"I'm here to look after our country's interests," she said, ice forming on her tongue. "Which includes preventing U.S. mercenaries from disrupting papal elections."
Who had sold me out? Murf ran a tight shop. Angelo. Had to be Angelo.
"I'm only helping to make it a level playing field," I said.
"Are you Catholic, Mr. Renard?"
"Not technically, though I'm very impressed with what I've seen so far. It's definitely an option, spiritual-wise."
"If you were, you'd be excommunicated. Placing your soul in mortal danger might not worry you, Mr. Renard, but any Catholic involved in this—this sinister operation of yours—is also automatically excommunicated. Am I getting through to you?"
"Excuse me, but what's so quote unquote sinister about an American Pope? I thought you were looking out for our interests here."
"Do you have any idea," she said, "how catastrophic this could be? Trying to influence the election of the Roman Pope?"
"Unlike influencing the election of the U.S. President?"
"Mr. Renard, the Pope is above politics! He is a holy figure!"
"Well, our President is no saint, I'll grant you."
The interview didn't go uphill from there. She threatened to have me deported.
"Where?" I said. "To the other side of the Tiber? I'll walk and save you the trouble."
Unfortunately, she took me up on my offer. And just try to find a cab in Rome during a papal conclave. I had to walk back to my pensione. I was as steamed as Tullio carciofi when I got back to the Tiberculosi.

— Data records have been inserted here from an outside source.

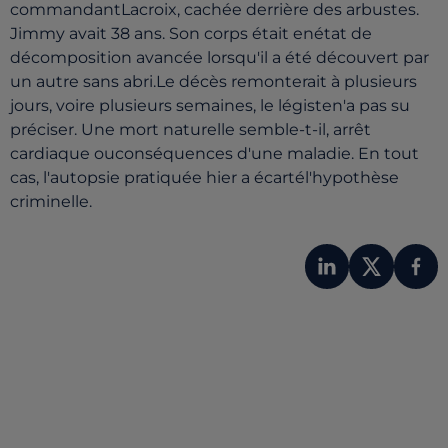
commandantLacroix, cachée derrière des arbustes.
Jimmy avait 38 ans. Son corps était enétat de
décomposition avancée lorsqu'il a été découvert par
un autre sans abri.Le décès remonterait à plusieurs
jours, voire plusieurs semaines, le légisten'a pas su
préciser. Une mort naturelle semble-t-il, arrêt
cardiaque ouconséquences d'une maladie. En tout
cas, l'autopsie pratiquée hier a écartél'hypothèse
criminelle.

I said to Lorraine, "Turns out Angelo is no angel. He's working for the bad guys."
"Who are the bad guys? I'm confused."
"Us. As usual. Typical bureaucratic small-mindedness. You'd think she'd have offered to help."
"So are we closing up shop?"
"Of course not. Reinforcements are on the way."
At this exact moment the phone rang. It was Bernard. "A quarter million dollars to charter a 747?" He didn't sound at all pleased. This happens. The client tells you money is no object, and suddenly he's going over every bill with an electron microscope.
"Mr. Baroom," I explained, "the Knights of Columbus are our foot soldiers in this campaign." It took ten minutes of strenuous client mollification to calm him down.
"I thought he was rich," Lorraine said when I hung up. "He wasn't sounding very rich."
"He'll feel better when he sees the TV coverage of the Knights pouring into Saint Peter's. Where do we stand with the crucifixes?"
"They should get here tomorrow, by FedEx." We'd ordered thousands of crosses made from miniature longboards. They'd be distributed to followers of Cardinal Kanu to wear. If you're going to start a cult, you need gear. These would definitely get all the brahs amped, as they say in surfing circles.
Everything was coming together nicely, but I was concerned that the U.S. embassy might expose our operation. I conceived a plan. As the toast goes, "Confusion to the enemy."